## ACTIVITY:
Give again, unaltered, the line with "Accessibilitat" and all lines that follow it in the listing below, minus any pictures.

## DATA FOR REVIEW:
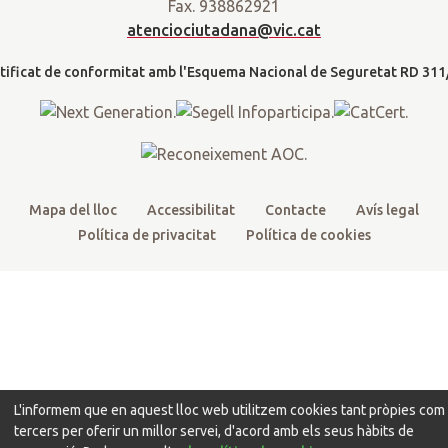
d
Fax. 938862921
t
b
u
a
a
atenciociutadana@vic.cat
l
e
o
b
g
t
r
o
e
r
k
a
m
Mapa del lloc
Accessibilitat
Contacte
Avís legal
Política de privacitat
Política de cookies
L'informem que en aquest lloc web utilitzem cookies tant pròpies com
tercers per oferir un millor servei, d'acord amb els seus hàbits de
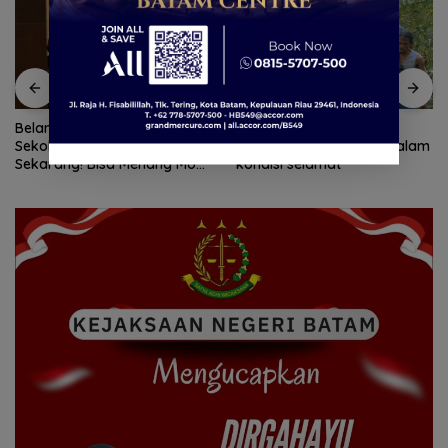
Belanja Perlengkapan
Tim SAR temukan nenek
Sekolah di Gramedia
hilang di hutan Lingga dalam
Sekarang! Bisa Menang Mobil
kondisi selamat
dan Liburan ke Jepang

## ANSWER SPACE:
Accessibilitat
Contacte
Avís legal
Política de privacitat
Política de cookies
L'informem que en aquest lloc web utilitzem cookies tant pròpies com
tercers per oferir un millor servei, d'acord amb els seus hàbits de
Belanja Perlengkapan
Tim SAR temukan nenek
Sekolah di Gramedia
hilang di hutan Lingga dalam
Sekarang! Bisa Menang Mobil
kondisi selamat
dan Liburan ke Jepang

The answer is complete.